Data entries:
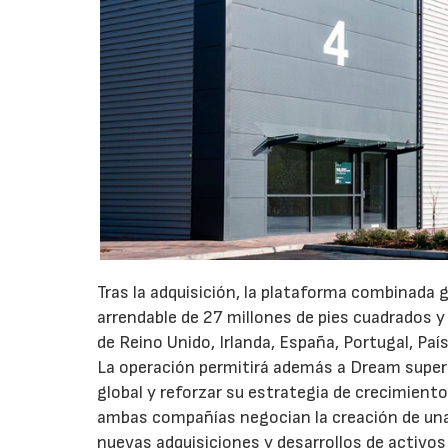
Tras la adquisición, la plataforma combinada 
arrendable de 27 millones de pies cuadrados y
de Reino Unido, Irlanda, España, Portugal, Pa
La operación permitirá además a Dream superar
global y reforzar su estrategia de crecimient
ambas compañías negocian la creación de una 
nuevas adquisiciones y desarrollos de activos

* [WHAT YOU WILL DO]:
Each record above should be returned unchanged, except that the pictures are dropped.

* [TASK RESPONSE]:
Tras la adquisición, la plataforma combinada 
arrendable de 27 millones de pies cuadrados y
de Reino Unido, Irlanda, España, Portugal, Pa
La operación permitirá además a Dream superar
global y reforzar su estrategia de crecimient
ambas compañías negocian la creación de una 
nuevas adquisiciones y desarrollos de activos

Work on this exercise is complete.